Judge Millett: I am talking about the process for the government to avoid injury…. If you … feel like you don’t have to answer, you can refuse to answer [and then appeal].
Wall: I think the process itself is harmful and … not permissible because you are extending the criminal process, you are asking the executive to expose its deliberative process, you are threatening to reveal sensitive information—
Judge Millett: Asking. Wait, wait, wait—No one is threatening to reveal. You have complete control over that. We are asking the government to reveal something that the government considers to be privileged—and maybe the district court is wrong as rain. But the district court thinks it is an open question. That’s mandamusable every time a question like that is asked? In every district court across this country? That’s mandamusable?
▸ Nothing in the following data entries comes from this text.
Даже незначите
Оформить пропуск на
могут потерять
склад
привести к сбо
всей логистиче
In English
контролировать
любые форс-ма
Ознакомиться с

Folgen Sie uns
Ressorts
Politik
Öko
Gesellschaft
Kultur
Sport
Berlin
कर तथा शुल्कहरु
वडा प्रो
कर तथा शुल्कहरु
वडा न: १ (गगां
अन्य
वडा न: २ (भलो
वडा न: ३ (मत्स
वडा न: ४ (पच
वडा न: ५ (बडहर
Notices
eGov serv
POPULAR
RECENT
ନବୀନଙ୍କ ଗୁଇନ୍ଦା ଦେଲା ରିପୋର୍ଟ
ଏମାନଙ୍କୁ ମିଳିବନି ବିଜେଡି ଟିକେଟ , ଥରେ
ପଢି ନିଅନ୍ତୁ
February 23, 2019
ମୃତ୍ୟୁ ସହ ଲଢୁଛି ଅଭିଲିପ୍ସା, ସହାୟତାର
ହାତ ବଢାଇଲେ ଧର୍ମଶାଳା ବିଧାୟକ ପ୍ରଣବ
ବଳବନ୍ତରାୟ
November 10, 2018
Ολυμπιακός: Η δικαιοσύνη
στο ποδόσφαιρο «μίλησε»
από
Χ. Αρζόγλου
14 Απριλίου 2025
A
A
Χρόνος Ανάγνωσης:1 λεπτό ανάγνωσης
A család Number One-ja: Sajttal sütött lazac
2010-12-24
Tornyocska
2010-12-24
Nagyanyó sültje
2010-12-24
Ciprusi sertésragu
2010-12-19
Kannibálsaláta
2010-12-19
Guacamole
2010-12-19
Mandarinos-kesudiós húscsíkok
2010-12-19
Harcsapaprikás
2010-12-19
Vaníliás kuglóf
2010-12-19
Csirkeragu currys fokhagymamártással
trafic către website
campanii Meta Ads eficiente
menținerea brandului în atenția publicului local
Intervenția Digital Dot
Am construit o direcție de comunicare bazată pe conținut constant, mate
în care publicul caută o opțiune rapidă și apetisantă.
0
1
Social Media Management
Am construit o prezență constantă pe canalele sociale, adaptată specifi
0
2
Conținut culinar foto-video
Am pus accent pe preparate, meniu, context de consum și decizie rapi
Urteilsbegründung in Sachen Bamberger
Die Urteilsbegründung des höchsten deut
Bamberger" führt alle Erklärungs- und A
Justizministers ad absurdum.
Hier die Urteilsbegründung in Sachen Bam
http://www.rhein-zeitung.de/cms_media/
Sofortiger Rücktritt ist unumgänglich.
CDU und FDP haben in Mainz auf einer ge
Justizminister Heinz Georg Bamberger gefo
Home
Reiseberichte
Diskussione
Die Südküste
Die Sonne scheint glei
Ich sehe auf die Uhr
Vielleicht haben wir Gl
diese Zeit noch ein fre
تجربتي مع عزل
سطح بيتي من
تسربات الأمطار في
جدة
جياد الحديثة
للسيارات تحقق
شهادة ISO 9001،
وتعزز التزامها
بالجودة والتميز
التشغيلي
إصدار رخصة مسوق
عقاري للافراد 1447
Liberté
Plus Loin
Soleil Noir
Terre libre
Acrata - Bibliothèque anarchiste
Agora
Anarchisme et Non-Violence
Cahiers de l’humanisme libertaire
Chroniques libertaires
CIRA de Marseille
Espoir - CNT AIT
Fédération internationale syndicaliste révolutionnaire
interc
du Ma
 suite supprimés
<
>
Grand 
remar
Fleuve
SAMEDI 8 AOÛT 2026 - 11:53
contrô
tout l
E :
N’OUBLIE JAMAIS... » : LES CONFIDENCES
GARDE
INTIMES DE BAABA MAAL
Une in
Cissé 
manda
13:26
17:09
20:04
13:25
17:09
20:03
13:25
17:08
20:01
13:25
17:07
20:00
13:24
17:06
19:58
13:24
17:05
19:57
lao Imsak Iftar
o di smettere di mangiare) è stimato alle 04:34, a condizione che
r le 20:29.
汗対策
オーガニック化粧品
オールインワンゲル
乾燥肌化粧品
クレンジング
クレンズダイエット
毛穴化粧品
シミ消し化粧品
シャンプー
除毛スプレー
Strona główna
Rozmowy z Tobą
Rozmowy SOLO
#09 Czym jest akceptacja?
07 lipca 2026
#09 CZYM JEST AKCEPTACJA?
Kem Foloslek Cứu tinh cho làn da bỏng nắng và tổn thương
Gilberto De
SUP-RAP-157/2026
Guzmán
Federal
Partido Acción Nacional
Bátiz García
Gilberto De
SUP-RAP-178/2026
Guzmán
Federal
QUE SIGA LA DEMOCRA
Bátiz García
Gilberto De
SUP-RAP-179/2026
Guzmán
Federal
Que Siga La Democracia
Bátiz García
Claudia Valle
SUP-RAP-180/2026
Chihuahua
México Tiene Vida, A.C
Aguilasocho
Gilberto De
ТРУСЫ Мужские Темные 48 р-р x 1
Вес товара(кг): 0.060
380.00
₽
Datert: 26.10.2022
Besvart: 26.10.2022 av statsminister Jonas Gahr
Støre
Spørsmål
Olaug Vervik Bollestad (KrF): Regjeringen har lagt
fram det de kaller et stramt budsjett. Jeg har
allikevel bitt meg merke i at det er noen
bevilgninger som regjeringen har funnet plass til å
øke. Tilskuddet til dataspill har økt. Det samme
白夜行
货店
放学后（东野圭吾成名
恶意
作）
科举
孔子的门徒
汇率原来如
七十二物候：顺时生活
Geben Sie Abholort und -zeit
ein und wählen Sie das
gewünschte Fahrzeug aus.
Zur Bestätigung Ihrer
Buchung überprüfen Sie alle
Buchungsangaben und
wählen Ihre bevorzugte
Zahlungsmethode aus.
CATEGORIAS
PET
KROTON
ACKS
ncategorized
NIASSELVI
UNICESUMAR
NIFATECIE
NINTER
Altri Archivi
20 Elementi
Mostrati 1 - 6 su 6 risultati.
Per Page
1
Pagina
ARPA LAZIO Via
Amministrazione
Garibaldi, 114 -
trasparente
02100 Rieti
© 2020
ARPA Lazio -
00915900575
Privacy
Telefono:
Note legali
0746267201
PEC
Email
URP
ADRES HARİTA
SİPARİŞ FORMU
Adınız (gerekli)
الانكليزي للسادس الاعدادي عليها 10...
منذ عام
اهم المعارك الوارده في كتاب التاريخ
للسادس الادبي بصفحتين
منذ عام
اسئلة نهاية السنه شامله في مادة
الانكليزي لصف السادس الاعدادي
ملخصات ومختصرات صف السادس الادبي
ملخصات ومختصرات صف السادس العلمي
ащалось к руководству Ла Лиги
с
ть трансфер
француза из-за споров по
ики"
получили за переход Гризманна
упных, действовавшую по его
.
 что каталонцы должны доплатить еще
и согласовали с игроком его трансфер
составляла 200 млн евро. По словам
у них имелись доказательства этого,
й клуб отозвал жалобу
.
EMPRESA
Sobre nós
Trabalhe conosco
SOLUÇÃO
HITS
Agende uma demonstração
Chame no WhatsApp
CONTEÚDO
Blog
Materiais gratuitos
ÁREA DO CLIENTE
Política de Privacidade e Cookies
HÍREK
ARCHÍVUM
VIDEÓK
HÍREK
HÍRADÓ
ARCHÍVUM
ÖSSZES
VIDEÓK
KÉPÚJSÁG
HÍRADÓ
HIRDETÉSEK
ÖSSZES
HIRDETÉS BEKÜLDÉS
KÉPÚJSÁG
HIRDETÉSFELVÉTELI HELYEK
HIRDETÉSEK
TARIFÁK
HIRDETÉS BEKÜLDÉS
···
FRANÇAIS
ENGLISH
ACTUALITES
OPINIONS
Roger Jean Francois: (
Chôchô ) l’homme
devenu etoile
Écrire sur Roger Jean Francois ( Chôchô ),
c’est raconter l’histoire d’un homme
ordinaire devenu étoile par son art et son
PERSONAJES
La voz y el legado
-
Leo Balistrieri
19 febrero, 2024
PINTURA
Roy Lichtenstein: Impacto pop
I want to make clear that it pains me even to type the word “mandamusable,” but that’s the word she used. Wall answers “no,” but as you can see, “no” means “yes”:
Wall: No, Judge Millett. When a district court in this circuit begins to probe in that way with respect to … a rule 48 motion, it is mandamusable … and the reason, and I may not persuade you, but the reason is that the harm from usurping a constitutionally invested power in another branch is–
Judge Millett: Your position is …. Just asking the question is a constitutional violation, just so we understand?
Wall: Yes.
Saying this surprised her, Judge Millett offered one more version of the hypothetical. This time, the defendant hands the money to the prosecutor in court, right in front of the judge, and the prosecutor then stands up and moves to dismiss, claiming—despite previous assurances and what the judge has just seen—that DOJ is dismissing because it has learned it didn’t turn over exculpatory evidence, as the Brady case requires:
Judge Millett: Just to be clear, … this is a hypothetical case. You have a criminal case and the district court has a standard order on Brady disclosures. The district court before trial goes, “I want to make sure you have done everything, you have given them everything you have, you have asked everyone who would know or have information,” and the government says “yes, yes, yes. There is nothing else…. We have given the defendant everything…. [E]verything has been disclosed. Absolutely, your honor.” So the first day of trial, in the presence of the court, the defendant’s attorney hands the prosecutor a briefcase overflowing with $20 bills. It is handed to the prosecutor who is the U.S. Attorney and the Attorney General is standing right there next to her. And the government, upon receipt of that briefcase, submits … a Rule 48 motion to dismiss, [saying] there was a Brady violation in this case. In the presence of the district court, money has exchanged hands. Previous presentations about Brady are now being undermined. And your position … is that the district court has no choice but to grant that motion to dismiss. And that would be true even if it is unclear whether the district court could prosecute [anyone for] criminal contempt … after a case is dismissed.
Wall: Yes.
Emphasis added.
This idea that the executive branch has vast if not absolute authority, and that it must in order to do its job, has been percolating for a while now. One of its biggest proponents is John Yoo, who once wrote a memo saying the executive branch could torture people and yet seems surprised that the current executive is completely out of control. The Democrats were more squeamish about torture, but didn’t do much to rein in the executive branch when they controlled it, as evidenced by (for example) that time President Obama dropped a bomb on a U.S. citizen. I guess in view of stuff like that, it shouldn’t be too shocking that the executive branch is saying it could accept bribes in full view of the judiciary and the only remedy is to ask it to police itself. And yet it still kind of is.